The first time the Montana Repertory Theatre at the University of Montana performed “To Kill a Mockingbird,” racial tensions ran high as the O.J. Simpson trial wrapped up. More than a decade later, the dress rehearsal for the second UM tour of the signature piece about race and justice took place the same day the United States inaugurated its first black president.

This year, the Montana Rep celebrated its 50th anniversary with another “Mockingbird” milestone — a tour of the play in China.

What originally began in 1967 as a regional touring company comprising UM theater students soon went national, with professionals from across the country joining the troupe in 1975.

And Montana Rep Artistic Director Greg Johnson has been along for that ride for 27 years.

“I never expected to be here so long,” he says.

Johnson’s accent places him from New York. He lived there for the first 20 years of his career, running the full gamut of theater experiences, from Broadway to off-Broadway.

Johnson says that although he had been a child actor, he didn’t think he would eventually do it for a living. He thought about going to law school but instead became a theater major at New York University, building connections within the professional world and falling in love with the stage.

“I got to learn how the big boys do it,” he says.

Montana Rep actors Hannah Appell and Jeff Medley perform a scene from “To Kill a Mockingbird.”

“To Kill a Mockingbird.”

“To Kill a Mockingbird.”

Hannah Appell and Jeff Medley perform a scene from

“To Kill a Mockingbird.”

Johnson carried all that experience with him to Montana. In 1990, he wanted to try something new and responded to the Rep’s call for an artistic director. He thought it would only last a year, but he fell in love with Missoula, the University, Montana and the job.

Johnson knows what to look for in his actors. Since 1994, he has worked on national tours and assembled casts for the Montana Rep with a full range of talents and ages. To find professional actors from the Actors’ Equity Association, he holds auditions in Seattle, Los Angeles and New York. Typically, three actors star in each show. The rest of the cast is mostly UM students.

Johnson says students often play the lead, but the audience does not notice and gives them the same reviews as professionals. “And the professionals really enjoy working with the students, because the professionals are reminded of the fire they had when they were young, so it’s a great back-and-forth,” he says.

Morgan Solonar is one of those students. A 20-year-old junior majoring in theater, she is the youngest member of Montana Rep and one of two undergraduates.

Solonar’s first acting role, at age 2, was as a sheep in a Nativity play. She interned in UM’s Missoula Colony summer playwriting festival as a high schooler and later became a part of the Montana Rep. When asked by Johnson to tour with “To Kill a Mockingbird,” Solonar says she was ecstatic, flattered and grateful.

“Are you kidding me?” Solonar says. “Who would ever say no to this? It’s a Montana Rep tour, it’s international, and I get to play a sort of lead character? Why would I say no to that?”
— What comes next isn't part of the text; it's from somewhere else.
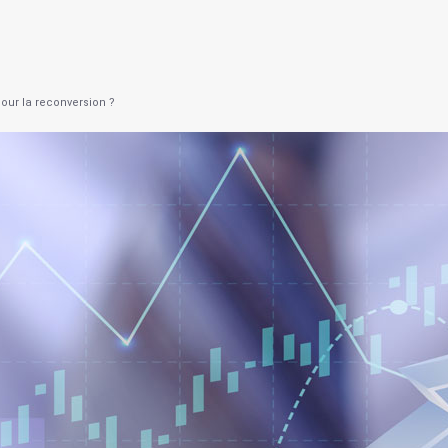
pour la reconversion ?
Solonar says the rehearsals are fun and quite the experience when all kinds of people come together to create art. Working with the professional actors especially has been humbling but invaluable to her, she says.

Students learn a lot on the road, Johnson says. As a faculty member in UM’s College of Visual and Performing Arts, he sees firsthand the professional growth in his students.

“All the students who go out on the Rep, they come back, and they’re very different,” Johnson says.

In choosing actors to tour, Johnson also considers who will be good on the road. He says he looks for people who can help create a positive environment, because touring is hard work.

National tours usually run from the end of January to the middle of April, and everyone works as both crew members and actors every day. They spend all day setting up, usually until 5 p.m., and then have about an hour and a half to get ready for the show. They must load the truck after each performance. Working well together is essential.

During tours, the Rep has performed everywhere from an old 1,000-seat opera house in Galveston, Texas, to a gymnasium floor in small-town Plains, Montana.

“That’s a real amazing spectrum,” Johnson says.

While on the two-week tour in Beijing, the group performed five times: twice at a high school, once at a university and two more times in the smaller inland town of Chongqing.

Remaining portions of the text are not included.